▶ [TASK]: What follows is a listing to be transcribed exactly.

▶ [DATA PROVIDED]:
┄┄┄┄┄┄┄┄┄┄
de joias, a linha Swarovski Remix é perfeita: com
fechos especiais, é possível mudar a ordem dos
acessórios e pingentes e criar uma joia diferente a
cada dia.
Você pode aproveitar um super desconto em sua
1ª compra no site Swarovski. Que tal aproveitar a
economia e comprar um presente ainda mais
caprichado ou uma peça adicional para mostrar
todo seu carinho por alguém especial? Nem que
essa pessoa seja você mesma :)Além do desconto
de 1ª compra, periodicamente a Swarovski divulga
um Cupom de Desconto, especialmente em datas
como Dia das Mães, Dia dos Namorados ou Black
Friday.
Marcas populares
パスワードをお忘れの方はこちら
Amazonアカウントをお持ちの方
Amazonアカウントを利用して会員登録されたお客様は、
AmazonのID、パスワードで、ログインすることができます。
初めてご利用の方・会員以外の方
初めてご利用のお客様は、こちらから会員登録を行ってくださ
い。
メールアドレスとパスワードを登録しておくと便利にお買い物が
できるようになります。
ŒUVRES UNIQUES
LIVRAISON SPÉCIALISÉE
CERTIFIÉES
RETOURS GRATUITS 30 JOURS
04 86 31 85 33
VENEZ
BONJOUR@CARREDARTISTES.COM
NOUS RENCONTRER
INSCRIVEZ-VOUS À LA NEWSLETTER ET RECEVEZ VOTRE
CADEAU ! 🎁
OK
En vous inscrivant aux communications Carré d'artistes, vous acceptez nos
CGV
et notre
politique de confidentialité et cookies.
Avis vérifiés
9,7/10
┄┄┄┄┄┄┄┄┄┄
▶ [WRITTEN SOLUTION]:
de joias, a linha Swarovski Remix é perfeita: com
fechos especiais, é possível mudar a ordem dos
acessórios e pingentes e criar uma joia diferente a
cada dia.
Você pode aproveitar um super desconto em sua
1ª compra no site Swarovski. Que tal aproveitar a
economia e comprar um presente ainda mais
caprichado ou uma peça adicional para mostrar
todo seu carinho por alguém especial? Nem que
essa pessoa seja você mesma :)Além do desconto
de 1ª compra, periodicamente a Swarovski divulga
um Cupom de Desconto, especialmente em datas
como Dia das Mães, Dia dos Namorados ou Black
Friday.
Marcas populares
パスワードをお忘れの方はこちら
Amazonアカウントをお持ちの方
Amazonアカウントを利用して会員登録されたお客様は、
AmazonのID、パスワードで、ログインすることができます。
初めてご利用の方・会員以外の方
初めてご利用のお客様は、こちらから会員登録を行ってくださ
い。
メールアドレスとパスワードを登録しておくと便利にお買い物が
できるようになります。
ŒUVRES UNIQUES
LIVRAISON SPÉCIALISÉE
CERTIFIÉES
RETOURS GRATUITS 30 JOURS
04 86 31 85 33
VENEZ
BONJOUR@CARREDARTISTES.COM
NOUS RENCONTRER
INSCRIVEZ-VOUS À LA NEWSLETTER ET RECEVEZ VOTRE
CADEAU ! 🎁
OK
En vous inscrivant aux communications Carré d'artistes, vous acceptez nos
CGV
et notre
politique de confidentialité et cookies.
Avis vérifiés
9,7/10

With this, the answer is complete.